Page images and extracted text:
□ □ □ □
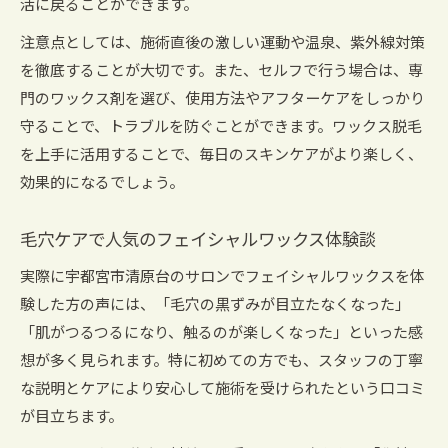
活に戻ることができます。
注意点としては、施術直後の激しい運動や温泉、紫外線対策
を徹底することが大切です。また、セルフで行う場合は、専
門のワックス剤を選び、使用方法やアフターケアをしっかり
守ることで、トラブルを防ぐことができます。ワックス脱毛
を上手に活用することで、毎日のスキンケアがより楽しく、
効果的になるでしょう。
毛穴ケアで人気のフェイシャルワックス体験談
実際に宇都宮市清原台のサロンでフェイシャルワックスを体
験した方の声には、「毛穴の黒ずみが目立たなくなった」
「肌がつるつるになり、触るのが楽しくなった」といった感
想が多く見られます。特に初めての方でも、スタッフの丁寧
な説明とケアにより安心して施術を受けられたという口コミ
が目立ちます。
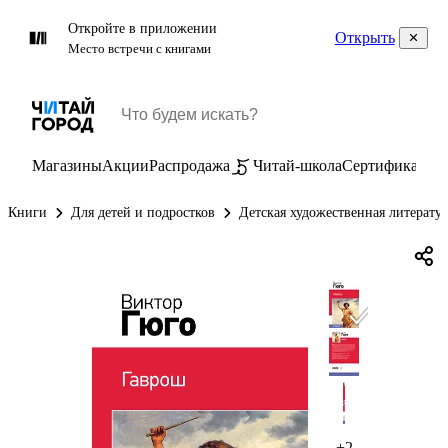
Откройте в приложении
Открыть
Место встречи с книгами
Магазины
Акции
Распродажа
Читай-школа
Сертификаты
П
Книги
Для детей и подростков
Детская художественная литерату
+2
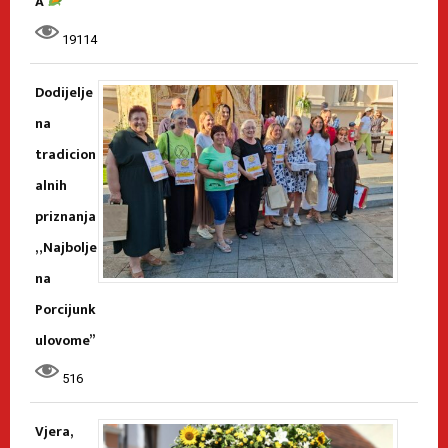
A
19114
Dodijelje
na
tradicion
alnih
priznanja
„Najbolje
na
Porcijunk
ulovome”
516
Vjera,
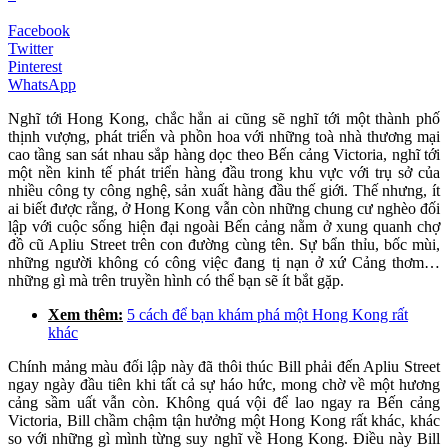
Facebook
Twitter
Pinterest
WhatsApp
Nghĩ tới Hong Kong, chắc hẳn ai cũng sẽ nghĩ tới một thành phố
thịnh vượng, phát triển và phồn hoa với những toà nhà thương mại
cao tầng san sát nhau sắp hàng dọc theo Bến cảng Victoria, nghĩ tới
một nền kinh tế phát triển hàng đầu trong khu vực với trụ sở của
nhiều công ty công nghệ, sản xuất hàng đầu thế giới. Thế nhưng, ít
ai biết được rằng, ở Hong Kong vẫn còn những chung cư nghèo đối
lập với cuộc sống hiện đại ngoài Bến cảng nằm ở xung quanh chợ
đồ cũ Apliu Street trên con đường cùng tên. Sự bẩn thỉu, bốc mùi,
những người không có công việc đang tị nạn ở xứ Cảng thơm…
những gì mà trên truyền hình có thể bạn sẽ ít bắt gặp.
Xem thêm:
5 cách để bạn khám phá một Hong Kong rất
khác
Chính mảng màu đối lập này đã thôi thúc Bill phải đến Apliu Street
ngay ngày đầu tiên khi tất cả sự háo hức, mong chờ về một hương
cảng sầm uất vẫn còn. Không quá vội để lao ngay ra Bến cảng
Victoria, Bill chầm chậm tận hưởng một Hong Kong rất khác, khác
so với những gì mình từng suy nghĩ về Hong Kong. Điều này Bill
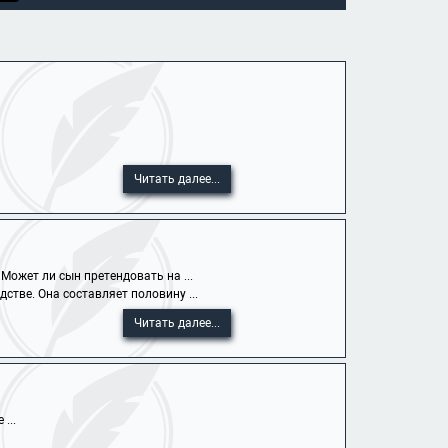
Читать далее...
ожет ли сын претендовать на ...
стве. Она составляет половину ...
Читать далее...
...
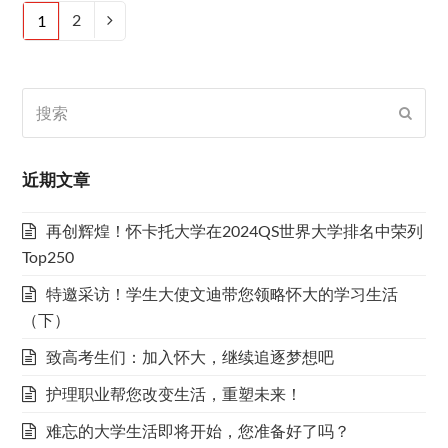
页
2
页
1
下
码
码
一
页
搜
提
索
交
近期文章
再创辉煌！怀卡托大学在2024QS世界大学排名中荣列
Top250
特邀采访！学生大使文迪带您领略怀大的学习生活
（下）
致高考生们：加入怀大，继续追逐梦想吧
护理职业帮您改变生活，重塑未来！
难忘的大学生活即将开始，您准备好了吗？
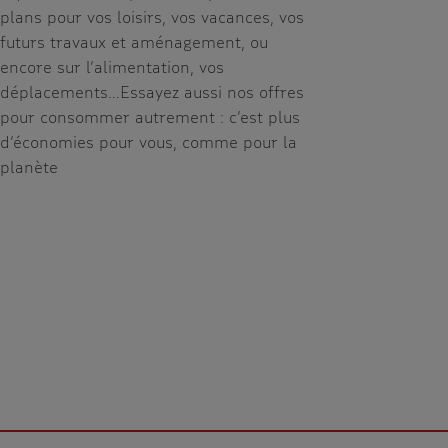
plans pour vos loisirs, vos vacances, vos
futurs travaux et aménagement, ou
encore sur l’alimentation, vos
déplacements…Essayez aussi nos offres
pour consommer autrement : c’est plus
d’économies pour vous, comme pour la
planète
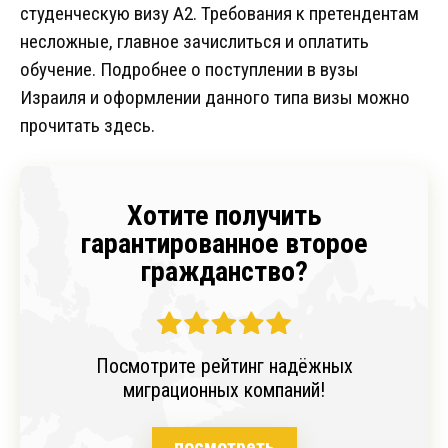
студенческую визу A2. Требования к претендентам
несложные, главное зачислиться и оплатить
обучение. Подробнее о поступлении в вузы
Израиля и оформлении данного типа визы можно
прочитать здесь.
Хотите получить
гарантированное второе
гражданство?
Посмотрите рейтинг надёжных
миграционных компаний!
посмотреть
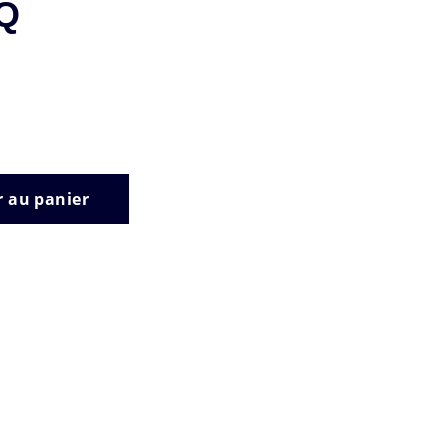
Q
r au panier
□ □ □ □
- _Your objective_: Return only the lines from the start of the data through the line that contains "lập với cuộc", please, copying them exactly and omitting all pictures.

- _Finished exercise_:
活に戻ることができます。
注意点としては、施術直後の激しい運動や温泉、紫外線対策
を徹底することが大切です。また、セルフで行う場合は、専
門のワックス剤を選び、使用方法やアフターケアをしっかり
守ることで、トラブルを防ぐことができます。ワックス脱毛
を上手に活用することで、毎日のスキンケアがより楽しく、
効果的になるでしょう。
毛穴ケアで人気のフェイシャルワックス体験談
実際に宇都宮市清原台のサロンでフェイシャルワックスを体
験した方の声には、「毛穴の黒ずみが目立たなくなった」
「肌がつるつるになり、触るのが楽しくなった」といった感
想が多く見られます。特に初めての方でも、スタッフの丁寧
な説明とケアにより安心して施術を受けられたという口コミ
が目立ちます。
Откройте в приложении
Открыть
Место встречи с книгами
Магазины
Акции
Распродажа
Читай-школа
Сертификаты
П
Книги
Для детей и подростков
Детская художественная литерату
+2
A
19114
Dodijelje
na
tradicion
alnih
priznanja
„Najbolje
na
Porcijunk
ulovome”
516
Vjera,
Facebook
Twitter
Pinterest
WhatsApp
Nghĩ tới Hong Kong, chắc hẳn ai cũng sẽ nghĩ tới một thành phố
thịnh vượng, phát triển và phồn hoa với những toà nhà thương mại
cao tầng san sát nhau sắp hàng dọc theo Bến cảng Victoria, nghĩ tới
một nền kinh tế phát triển hàng đầu trong khu vực với trụ sở của
nhiều công ty công nghệ, sản xuất hàng đầu thế giới. Thế nhưng, ít
ai biết được rằng, ở Hong Kong vẫn còn những chung cư nghèo đối
lập với cuộc sống hiện đại ngoài Bến cảng nằm ở xung quanh chợ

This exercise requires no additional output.